AIM OF THE TASK: Within the entries that follow, report how many lines contain the word "further", giving the number by itself.

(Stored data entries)
--- START ---

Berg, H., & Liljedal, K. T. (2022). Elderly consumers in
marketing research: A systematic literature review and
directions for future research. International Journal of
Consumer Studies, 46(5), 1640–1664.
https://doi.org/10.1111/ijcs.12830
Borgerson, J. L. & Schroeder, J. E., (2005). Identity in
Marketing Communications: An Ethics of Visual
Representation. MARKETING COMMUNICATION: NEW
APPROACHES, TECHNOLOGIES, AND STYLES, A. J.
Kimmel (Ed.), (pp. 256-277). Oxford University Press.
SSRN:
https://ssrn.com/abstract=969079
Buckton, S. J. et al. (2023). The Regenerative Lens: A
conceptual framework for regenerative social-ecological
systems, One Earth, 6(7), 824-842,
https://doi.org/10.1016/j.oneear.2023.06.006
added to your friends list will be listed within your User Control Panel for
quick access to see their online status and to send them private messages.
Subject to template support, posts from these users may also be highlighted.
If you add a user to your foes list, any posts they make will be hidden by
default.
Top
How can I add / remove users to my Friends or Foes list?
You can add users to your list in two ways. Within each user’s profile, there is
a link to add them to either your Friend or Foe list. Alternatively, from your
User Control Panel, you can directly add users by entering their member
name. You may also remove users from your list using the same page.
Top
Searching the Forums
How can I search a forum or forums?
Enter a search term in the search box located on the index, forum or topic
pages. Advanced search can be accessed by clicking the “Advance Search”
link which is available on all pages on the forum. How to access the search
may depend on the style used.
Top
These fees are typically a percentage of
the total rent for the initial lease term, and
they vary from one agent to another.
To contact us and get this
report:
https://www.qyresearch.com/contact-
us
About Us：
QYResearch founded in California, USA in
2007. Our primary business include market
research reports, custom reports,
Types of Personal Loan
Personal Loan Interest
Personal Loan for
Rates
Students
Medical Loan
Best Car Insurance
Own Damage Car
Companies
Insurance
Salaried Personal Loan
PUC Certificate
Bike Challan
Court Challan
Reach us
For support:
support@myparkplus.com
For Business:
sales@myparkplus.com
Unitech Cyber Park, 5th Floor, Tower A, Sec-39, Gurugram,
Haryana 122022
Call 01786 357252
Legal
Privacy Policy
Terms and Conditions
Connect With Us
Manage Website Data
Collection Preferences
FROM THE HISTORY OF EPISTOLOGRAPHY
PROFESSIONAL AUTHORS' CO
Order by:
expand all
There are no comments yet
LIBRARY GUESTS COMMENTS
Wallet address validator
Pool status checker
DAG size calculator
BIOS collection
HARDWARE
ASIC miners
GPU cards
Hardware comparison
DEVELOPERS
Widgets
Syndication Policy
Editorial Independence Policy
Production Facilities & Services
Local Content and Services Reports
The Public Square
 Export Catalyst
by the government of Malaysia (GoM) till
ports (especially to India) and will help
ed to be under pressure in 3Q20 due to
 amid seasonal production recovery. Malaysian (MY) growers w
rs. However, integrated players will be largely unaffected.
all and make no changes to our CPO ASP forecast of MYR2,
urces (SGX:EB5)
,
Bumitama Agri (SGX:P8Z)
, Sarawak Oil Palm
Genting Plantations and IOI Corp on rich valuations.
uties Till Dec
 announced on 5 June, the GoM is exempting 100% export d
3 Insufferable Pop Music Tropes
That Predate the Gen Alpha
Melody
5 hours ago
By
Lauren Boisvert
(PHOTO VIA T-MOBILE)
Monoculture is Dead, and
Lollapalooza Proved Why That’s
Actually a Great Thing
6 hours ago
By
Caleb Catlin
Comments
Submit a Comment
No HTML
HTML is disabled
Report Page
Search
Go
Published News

--- END ---
--- START ---

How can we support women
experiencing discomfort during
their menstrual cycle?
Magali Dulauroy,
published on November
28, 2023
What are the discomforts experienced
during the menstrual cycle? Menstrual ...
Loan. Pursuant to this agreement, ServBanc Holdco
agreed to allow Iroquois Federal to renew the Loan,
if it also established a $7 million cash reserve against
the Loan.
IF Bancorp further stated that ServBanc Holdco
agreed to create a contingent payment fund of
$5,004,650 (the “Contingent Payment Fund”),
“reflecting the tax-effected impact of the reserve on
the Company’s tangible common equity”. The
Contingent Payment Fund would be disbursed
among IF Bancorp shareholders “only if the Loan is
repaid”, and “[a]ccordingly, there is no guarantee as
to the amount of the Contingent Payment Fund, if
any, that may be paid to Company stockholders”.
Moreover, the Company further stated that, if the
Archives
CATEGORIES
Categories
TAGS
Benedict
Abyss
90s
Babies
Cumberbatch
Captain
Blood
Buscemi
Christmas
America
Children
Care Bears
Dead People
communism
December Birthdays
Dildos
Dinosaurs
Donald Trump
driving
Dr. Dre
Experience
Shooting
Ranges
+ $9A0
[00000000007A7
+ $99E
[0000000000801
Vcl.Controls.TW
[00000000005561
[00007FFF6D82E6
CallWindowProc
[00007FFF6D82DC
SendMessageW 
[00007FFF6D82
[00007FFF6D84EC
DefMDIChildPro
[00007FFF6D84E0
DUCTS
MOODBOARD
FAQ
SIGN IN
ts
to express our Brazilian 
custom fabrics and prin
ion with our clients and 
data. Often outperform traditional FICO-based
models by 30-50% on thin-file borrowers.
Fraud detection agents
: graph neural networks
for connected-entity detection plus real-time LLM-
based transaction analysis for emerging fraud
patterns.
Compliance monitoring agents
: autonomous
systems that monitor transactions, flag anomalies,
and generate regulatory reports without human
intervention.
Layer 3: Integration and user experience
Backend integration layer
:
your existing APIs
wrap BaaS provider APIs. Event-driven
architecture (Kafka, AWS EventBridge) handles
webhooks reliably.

--- END ---
--- START ---

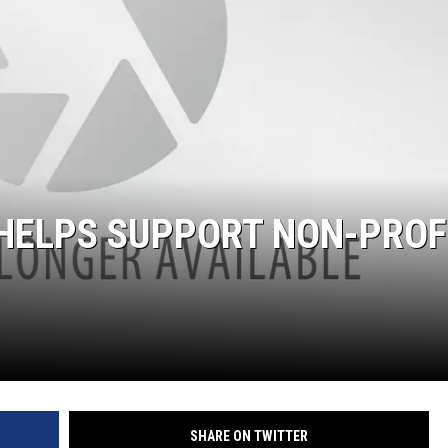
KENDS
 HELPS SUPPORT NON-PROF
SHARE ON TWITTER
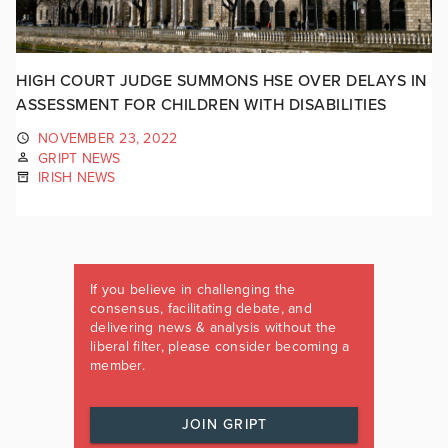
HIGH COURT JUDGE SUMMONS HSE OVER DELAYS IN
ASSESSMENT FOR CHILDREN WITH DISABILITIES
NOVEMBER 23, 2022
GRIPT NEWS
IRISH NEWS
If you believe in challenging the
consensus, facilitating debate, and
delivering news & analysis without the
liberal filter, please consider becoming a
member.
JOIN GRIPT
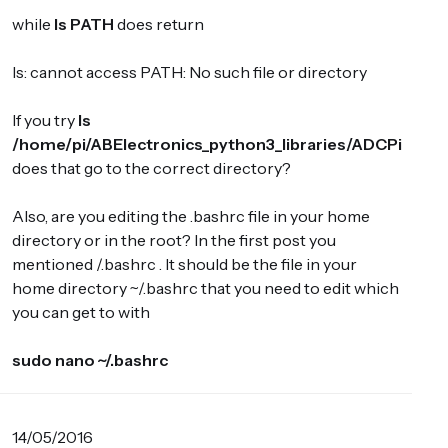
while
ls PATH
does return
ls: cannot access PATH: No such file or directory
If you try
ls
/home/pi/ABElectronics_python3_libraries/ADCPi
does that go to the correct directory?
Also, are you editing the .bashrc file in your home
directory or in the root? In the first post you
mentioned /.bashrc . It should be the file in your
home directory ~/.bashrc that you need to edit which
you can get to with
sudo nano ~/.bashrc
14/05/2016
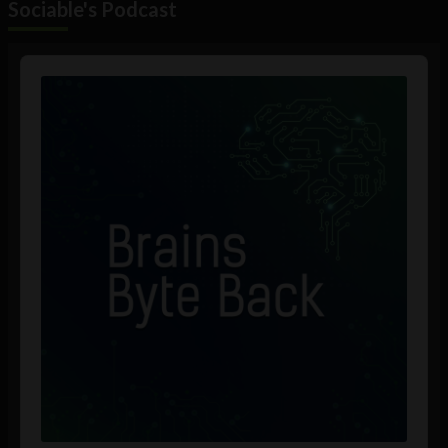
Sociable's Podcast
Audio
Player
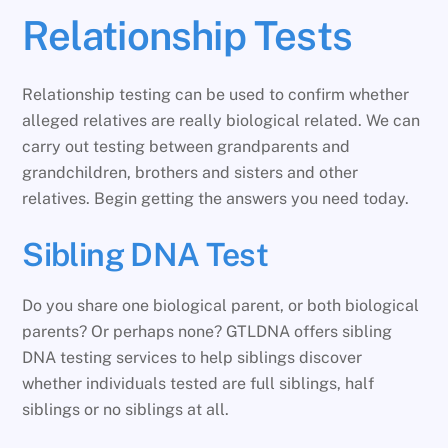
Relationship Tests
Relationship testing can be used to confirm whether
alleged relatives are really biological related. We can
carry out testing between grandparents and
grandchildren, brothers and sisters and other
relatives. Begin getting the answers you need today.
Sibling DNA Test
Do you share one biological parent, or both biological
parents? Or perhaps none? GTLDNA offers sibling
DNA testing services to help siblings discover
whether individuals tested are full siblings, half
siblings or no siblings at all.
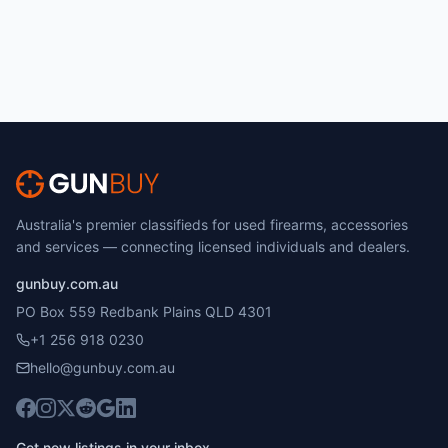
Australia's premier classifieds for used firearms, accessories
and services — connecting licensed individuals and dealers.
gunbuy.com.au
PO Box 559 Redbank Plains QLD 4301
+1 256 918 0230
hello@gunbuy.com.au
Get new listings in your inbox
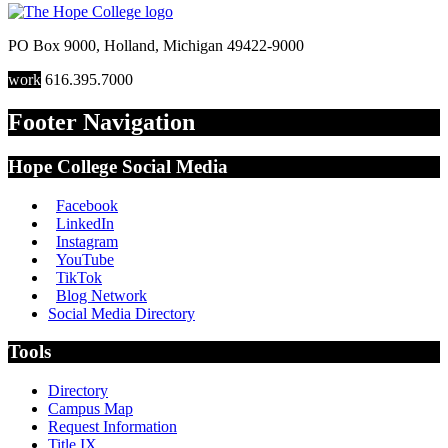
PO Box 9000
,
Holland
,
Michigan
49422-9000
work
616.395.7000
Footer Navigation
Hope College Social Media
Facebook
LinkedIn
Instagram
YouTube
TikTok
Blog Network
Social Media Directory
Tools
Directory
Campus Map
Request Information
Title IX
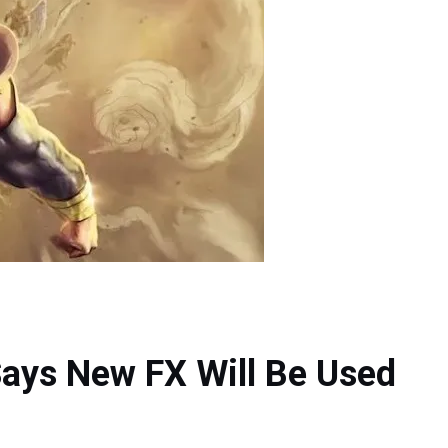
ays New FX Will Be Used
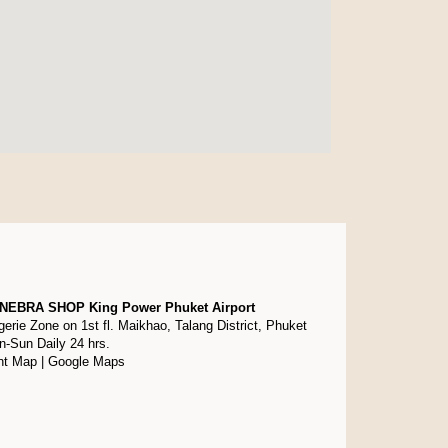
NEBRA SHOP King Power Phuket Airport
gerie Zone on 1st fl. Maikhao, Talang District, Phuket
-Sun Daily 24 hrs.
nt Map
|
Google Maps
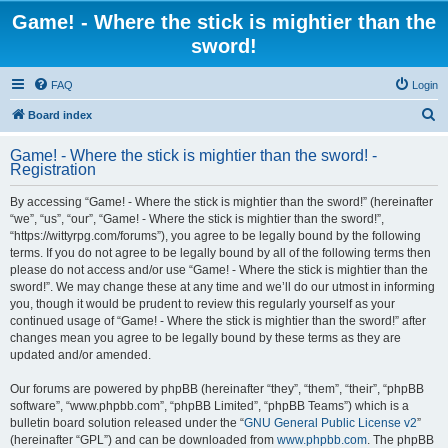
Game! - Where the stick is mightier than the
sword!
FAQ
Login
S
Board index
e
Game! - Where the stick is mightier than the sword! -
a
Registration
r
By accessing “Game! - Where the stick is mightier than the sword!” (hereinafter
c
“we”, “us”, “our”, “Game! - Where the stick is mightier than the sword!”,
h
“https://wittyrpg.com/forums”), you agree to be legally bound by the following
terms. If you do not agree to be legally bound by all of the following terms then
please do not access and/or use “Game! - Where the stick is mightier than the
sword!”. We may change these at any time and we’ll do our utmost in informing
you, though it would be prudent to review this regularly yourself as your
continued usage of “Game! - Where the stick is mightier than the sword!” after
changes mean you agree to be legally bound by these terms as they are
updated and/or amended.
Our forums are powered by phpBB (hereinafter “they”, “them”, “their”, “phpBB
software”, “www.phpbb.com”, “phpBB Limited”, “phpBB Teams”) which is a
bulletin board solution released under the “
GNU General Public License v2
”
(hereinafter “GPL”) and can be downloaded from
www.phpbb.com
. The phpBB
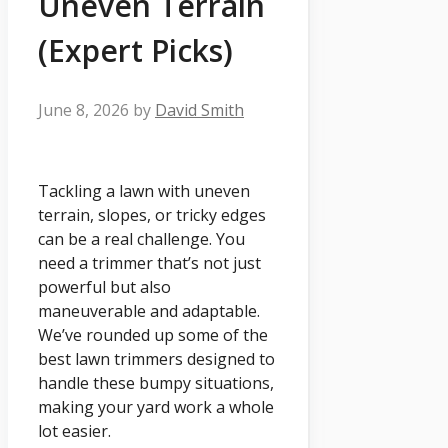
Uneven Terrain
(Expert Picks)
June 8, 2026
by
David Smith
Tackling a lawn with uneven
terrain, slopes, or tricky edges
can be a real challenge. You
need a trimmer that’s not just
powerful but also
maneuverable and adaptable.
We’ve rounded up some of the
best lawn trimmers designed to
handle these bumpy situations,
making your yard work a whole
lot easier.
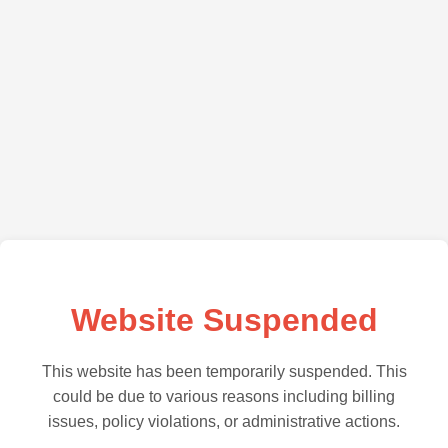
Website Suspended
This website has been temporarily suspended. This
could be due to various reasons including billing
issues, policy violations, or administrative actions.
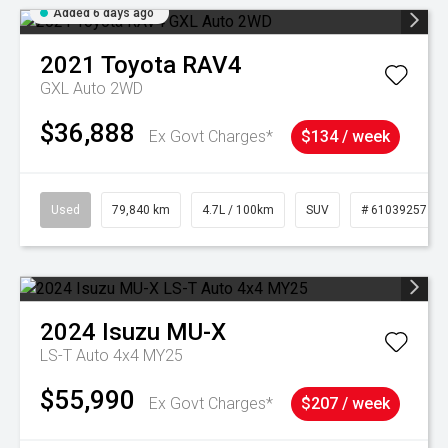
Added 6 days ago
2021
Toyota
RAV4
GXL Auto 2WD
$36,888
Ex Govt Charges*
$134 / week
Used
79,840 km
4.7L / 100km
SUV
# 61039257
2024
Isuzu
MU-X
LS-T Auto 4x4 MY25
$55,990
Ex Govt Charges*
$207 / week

--- END ---

ANSWER TO THIS PROBLEM: 2